Saved entries
◆ ◆ ◆ ◆ ◆ ◆ ◆

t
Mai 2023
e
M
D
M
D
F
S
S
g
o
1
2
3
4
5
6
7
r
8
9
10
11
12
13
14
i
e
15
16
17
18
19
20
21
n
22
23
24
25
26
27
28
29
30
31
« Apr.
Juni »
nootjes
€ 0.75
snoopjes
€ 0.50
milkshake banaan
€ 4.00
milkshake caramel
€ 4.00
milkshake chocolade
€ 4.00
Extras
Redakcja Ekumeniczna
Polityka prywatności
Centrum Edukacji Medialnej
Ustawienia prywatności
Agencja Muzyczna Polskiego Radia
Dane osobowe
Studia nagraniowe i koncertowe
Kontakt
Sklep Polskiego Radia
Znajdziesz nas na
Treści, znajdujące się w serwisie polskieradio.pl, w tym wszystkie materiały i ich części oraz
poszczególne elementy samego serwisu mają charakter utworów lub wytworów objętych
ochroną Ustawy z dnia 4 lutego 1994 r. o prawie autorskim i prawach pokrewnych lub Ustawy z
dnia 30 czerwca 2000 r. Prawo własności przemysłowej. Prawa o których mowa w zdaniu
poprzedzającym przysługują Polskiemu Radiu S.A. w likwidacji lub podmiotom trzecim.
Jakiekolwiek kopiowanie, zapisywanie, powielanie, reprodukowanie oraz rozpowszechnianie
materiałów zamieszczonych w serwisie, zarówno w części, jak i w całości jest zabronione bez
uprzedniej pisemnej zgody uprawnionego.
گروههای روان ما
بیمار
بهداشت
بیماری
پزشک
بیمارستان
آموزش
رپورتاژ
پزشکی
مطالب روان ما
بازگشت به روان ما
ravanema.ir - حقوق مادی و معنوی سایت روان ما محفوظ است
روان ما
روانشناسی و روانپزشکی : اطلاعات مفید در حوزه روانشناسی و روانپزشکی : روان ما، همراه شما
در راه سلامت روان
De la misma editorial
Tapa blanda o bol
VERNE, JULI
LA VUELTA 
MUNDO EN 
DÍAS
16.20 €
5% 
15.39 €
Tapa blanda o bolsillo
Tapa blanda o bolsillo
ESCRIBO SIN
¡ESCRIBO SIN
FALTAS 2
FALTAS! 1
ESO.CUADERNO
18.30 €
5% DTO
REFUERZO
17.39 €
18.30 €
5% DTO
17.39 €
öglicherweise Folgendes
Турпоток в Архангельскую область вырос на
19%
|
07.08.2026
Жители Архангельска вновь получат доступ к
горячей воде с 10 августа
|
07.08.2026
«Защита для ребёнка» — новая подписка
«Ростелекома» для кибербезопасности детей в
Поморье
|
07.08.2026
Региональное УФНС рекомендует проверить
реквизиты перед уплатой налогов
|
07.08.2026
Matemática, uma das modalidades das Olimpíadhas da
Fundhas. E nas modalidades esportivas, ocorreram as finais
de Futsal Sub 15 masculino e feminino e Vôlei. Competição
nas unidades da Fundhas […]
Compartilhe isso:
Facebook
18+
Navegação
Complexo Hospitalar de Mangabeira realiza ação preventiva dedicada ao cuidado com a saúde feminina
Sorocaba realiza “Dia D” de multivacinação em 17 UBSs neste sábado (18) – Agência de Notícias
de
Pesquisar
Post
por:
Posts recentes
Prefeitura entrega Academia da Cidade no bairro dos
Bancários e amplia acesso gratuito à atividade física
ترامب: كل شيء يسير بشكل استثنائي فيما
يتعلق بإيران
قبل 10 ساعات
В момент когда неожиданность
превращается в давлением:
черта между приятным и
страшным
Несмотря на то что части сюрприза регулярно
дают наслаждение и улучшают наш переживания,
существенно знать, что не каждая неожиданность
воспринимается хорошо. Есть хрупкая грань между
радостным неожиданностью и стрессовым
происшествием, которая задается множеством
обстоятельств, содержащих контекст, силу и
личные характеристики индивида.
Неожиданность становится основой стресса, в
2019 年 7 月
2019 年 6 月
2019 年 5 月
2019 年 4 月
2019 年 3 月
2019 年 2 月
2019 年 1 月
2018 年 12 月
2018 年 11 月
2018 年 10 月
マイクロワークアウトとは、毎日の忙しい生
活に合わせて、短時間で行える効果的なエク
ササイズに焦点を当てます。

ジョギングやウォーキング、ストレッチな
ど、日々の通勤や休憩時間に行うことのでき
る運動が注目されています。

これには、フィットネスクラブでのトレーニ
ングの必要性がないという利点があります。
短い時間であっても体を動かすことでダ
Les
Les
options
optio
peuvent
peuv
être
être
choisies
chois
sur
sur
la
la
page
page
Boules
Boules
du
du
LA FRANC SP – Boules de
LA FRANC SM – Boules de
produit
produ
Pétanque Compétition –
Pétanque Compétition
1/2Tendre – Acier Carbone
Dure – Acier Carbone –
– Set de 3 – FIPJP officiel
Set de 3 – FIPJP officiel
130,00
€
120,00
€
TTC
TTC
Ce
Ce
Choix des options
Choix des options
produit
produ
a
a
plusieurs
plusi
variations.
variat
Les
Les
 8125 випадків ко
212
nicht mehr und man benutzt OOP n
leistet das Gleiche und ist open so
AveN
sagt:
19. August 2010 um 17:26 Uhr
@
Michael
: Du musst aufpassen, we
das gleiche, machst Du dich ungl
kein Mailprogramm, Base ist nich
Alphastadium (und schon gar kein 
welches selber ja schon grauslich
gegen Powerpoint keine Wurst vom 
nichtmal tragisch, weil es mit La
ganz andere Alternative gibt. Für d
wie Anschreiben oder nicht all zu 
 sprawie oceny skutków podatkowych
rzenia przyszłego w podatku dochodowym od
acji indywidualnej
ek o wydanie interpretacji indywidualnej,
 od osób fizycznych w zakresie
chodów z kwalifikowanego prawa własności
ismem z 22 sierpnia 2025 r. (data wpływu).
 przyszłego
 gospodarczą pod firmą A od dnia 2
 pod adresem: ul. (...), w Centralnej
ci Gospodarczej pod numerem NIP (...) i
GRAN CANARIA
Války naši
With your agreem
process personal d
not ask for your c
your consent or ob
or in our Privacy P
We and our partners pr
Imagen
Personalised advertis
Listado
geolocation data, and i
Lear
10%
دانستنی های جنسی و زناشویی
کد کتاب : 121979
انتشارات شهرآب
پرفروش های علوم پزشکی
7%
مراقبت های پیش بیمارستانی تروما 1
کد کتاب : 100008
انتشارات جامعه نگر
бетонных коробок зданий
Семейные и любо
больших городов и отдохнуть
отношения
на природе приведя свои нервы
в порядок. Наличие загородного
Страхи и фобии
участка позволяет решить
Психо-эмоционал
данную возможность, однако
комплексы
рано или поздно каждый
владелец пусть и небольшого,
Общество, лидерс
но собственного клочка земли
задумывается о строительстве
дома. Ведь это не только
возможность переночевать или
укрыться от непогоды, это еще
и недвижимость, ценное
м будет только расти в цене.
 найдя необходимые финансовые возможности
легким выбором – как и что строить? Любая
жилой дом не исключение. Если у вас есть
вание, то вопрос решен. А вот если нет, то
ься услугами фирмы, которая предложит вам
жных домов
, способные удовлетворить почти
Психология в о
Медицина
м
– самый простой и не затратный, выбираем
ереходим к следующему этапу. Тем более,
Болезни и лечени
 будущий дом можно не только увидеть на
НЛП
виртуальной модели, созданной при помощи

◆ ◆ ◆ ◆ ◆ ◆ ◆

__TASK BRIEF__. What is needed is a word-for-word copy of all the entries.

__TASK RESULT__.
t
Mai 2023
e
M
D
M
D
F
S
S
g
o
1
2
3
4
5
6
7
r
8
9
10
11
12
13
14
i
e
15
16
17
18
19
20
21
n
22
23
24
25
26
27
28
29
30
31
« Apr.
Juni »
nootjes
€ 0.75
snoopjes
€ 0.50
milkshake banaan
€ 4.00
milkshake caramel
€ 4.00
milkshake chocolade
€ 4.00
Extras
Redakcja Ekumeniczna
Polityka prywatności
Centrum Edukacji Medialnej
Ustawienia prywatności
Agencja Muzyczna Polskiego Radia
Dane osobowe
Studia nagraniowe i koncertowe
Kontakt
Sklep Polskiego Radia
Znajdziesz nas na
Treści, znajdujące się w serwisie polskieradio.pl, w tym wszystkie materiały i ich części oraz
poszczególne elementy samego serwisu mają charakter utworów lub wytworów objętych
ochroną Ustawy z dnia 4 lutego 1994 r. o prawie autorskim i prawach pokrewnych lub Ustawy z
dnia 30 czerwca 2000 r. Prawo własności przemysłowej. Prawa o których mowa w zdaniu
poprzedzającym przysługują Polskiemu Radiu S.A. w likwidacji lub podmiotom trzecim.
Jakiekolwiek kopiowanie, zapisywanie, powielanie, reprodukowanie oraz rozpowszechnianie
materiałów zamieszczonych w serwisie, zarówno w części, jak i w całości jest zabronione bez
uprzedniej pisemnej zgody uprawnionego.
گروههای روان ما
بیمار
بهداشت
بیماری
پزشک
بیمارستان
آموزش
رپورتاژ
پزشکی
مطالب روان ما
بازگشت به روان ما
ravanema.ir - حقوق مادی و معنوی سایت روان ما محفوظ است
روان ما
روانشناسی و روانپزشکی : اطلاعات مفید در حوزه روانشناسی و روانپزشکی : روان ما، همراه شما
در راه سلامت روان
De la misma editorial
Tapa blanda o bol
VERNE, JULI
LA VUELTA 
MUNDO EN 
DÍAS
16.20 €
5% 
15.39 €
Tapa blanda o bolsillo
Tapa blanda o bolsillo
ESCRIBO SIN
¡ESCRIBO SIN
FALTAS 2
FALTAS! 1
ESO.CUADERNO
18.30 €
5% DTO
REFUERZO
17.39 €
18.30 €
5% DTO
17.39 €
öglicherweise Folgendes
Турпоток в Архангельскую область вырос на
19%
|
07.08.2026
Жители Архангельска вновь получат доступ к
горячей воде с 10 августа
|
07.08.2026
«Защита для ребёнка» — новая подписка
«Ростелекома» для кибербезопасности детей в
Поморье
|
07.08.2026
Региональное УФНС рекомендует проверить
реквизиты перед уплатой налогов
|
07.08.2026
Matemática, uma das modalidades das Olimpíadhas da
Fundhas. E nas modalidades esportivas, ocorreram as finais
de Futsal Sub 15 masculino e feminino e Vôlei. Competição
nas unidades da Fundhas […]
Compartilhe isso:
Facebook
18+
Navegação
Complexo Hospitalar de Mangabeira realiza ação preventiva dedicada ao cuidado com a saúde feminina
Sorocaba realiza “Dia D” de multivacinação em 17 UBSs neste sábado (18) – Agência de Notícias
de
Pesquisar
Post
por:
Posts recentes
Prefeitura entrega Academia da Cidade no bairro dos
Bancários e amplia acesso gratuito à atividade física
ترامب: كل شيء يسير بشكل استثنائي فيما
يتعلق بإيران
قبل 10 ساعات
В момент когда неожиданность
превращается в давлением:
черта между приятным и
страшным
Несмотря на то что части сюрприза регулярно
дают наслаждение и улучшают наш переживания,
существенно знать, что не каждая неожиданность
воспринимается хорошо. Есть хрупкая грань между
радостным неожиданностью и стрессовым
происшествием, которая задается множеством
обстоятельств, содержащих контекст, силу и
личные характеристики индивида.
Неожиданность становится основой стресса, в
2019 年 7 月
2019 年 6 月
2019 年 5 月
2019 年 4 月
2019 年 3 月
2019 年 2 月
2019 年 1 月
2018 年 12 月
2018 年 11 月
2018 年 10 月
マイクロワークアウトとは、毎日の忙しい生
活に合わせて、短時間で行える効果的なエク
ササイズに焦点を当てます。

ジョギングやウォーキング、ストレッチな
ど、日々の通勤や休憩時間に行うことのでき
る運動が注目されています。

これには、フィットネスクラブでのトレーニ
ングの必要性がないという利点があります。
短い時間であっても体を動かすことでダ
Les
Les
options
optio
peuvent
peuv
être
être
choisies
chois
sur
sur
la
la
page
page
Boules
Boules
du
du
LA FRANC SP – Boules de
LA FRANC SM – Boules de
produit
produ
Pétanque Compétition –
Pétanque Compétition
1/2Tendre – Acier Carbone
Dure – Acier Carbone –
– Set de 3 – FIPJP officiel
Set de 3 – FIPJP officiel
130,00
€
120,00
€
TTC
TTC
Ce
Ce
Choix des options
Choix des options
produit
produ
a
a
plusieurs
plusi
variations.
variat
Les
Les
 8125 випадків ко
212
nicht mehr und man benutzt OOP n
leistet das Gleiche und ist open so
AveN
sagt:
19. August 2010 um 17:26 Uhr
@
Michael
: Du musst aufpassen, we
das gleiche, machst Du dich ungl
kein Mailprogramm, Base ist nich
Alphastadium (und schon gar kein 
welches selber ja schon grauslich
gegen Powerpoint keine Wurst vom 
nichtmal tragisch, weil es mit La
ganz andere Alternative gibt. Für d
wie Anschreiben oder nicht all zu 
 sprawie oceny skutków podatkowych
rzenia przyszłego w podatku dochodowym od
acji indywidualnej
ek o wydanie interpretacji indywidualnej,
 od osób fizycznych w zakresie
chodów z kwalifikowanego prawa własności
ismem z 22 sierpnia 2025 r. (data wpływu).
 przyszłego
 gospodarczą pod firmą A od dnia 2
 pod adresem: ul. (...), w Centralnej
ci Gospodarczej pod numerem NIP (...) i
GRAN CANARIA
Války naši
With your agreem
process personal d
not ask for your c
your consent or ob
or in our Privacy P
We and our partners pr
Imagen
Personalised advertis
Listado
geolocation data, and i
Lear
10%
دانستنی های جنسی و زناشویی
کد کتاب : 121979
انتشارات شهرآب
پرفروش های علوم پزشکی
7%
مراقبت های پیش بیمارستانی تروما 1
کد کتاب : 100008
انتشارات جامعه نگر
бетонных коробок зданий
Семейные и любо
больших городов и отдохнуть
отношения
на природе приведя свои нервы
в порядок. Наличие загородного
Страхи и фобии
участка позволяет решить
Психо-эмоционал
данную возможность, однако
комплексы
рано или поздно каждый
владелец пусть и небольшого,
Общество, лидерс
но собственного клочка земли
задумывается о строительстве
дома. Ведь это не только
возможность переночевать или
укрыться от непогоды, это еще
и недвижимость, ценное
м будет только расти в цене.
 найдя необходимые финансовые возможности
легким выбором – как и что строить? Любая
жилой дом не исключение. Если у вас есть
вание, то вопрос решен. А вот если нет, то
ься услугами фирмы, которая предложит вам
жных домов
, способные удовлетворить почти
Психология в о
Медицина
м
– самый простой и не затратный, выбираем
ереходим к следующему этапу. Тем более,
Болезни и лечени
 будущий дом можно не только увидеть на
НЛП
виртуальной модели, созданной при помощи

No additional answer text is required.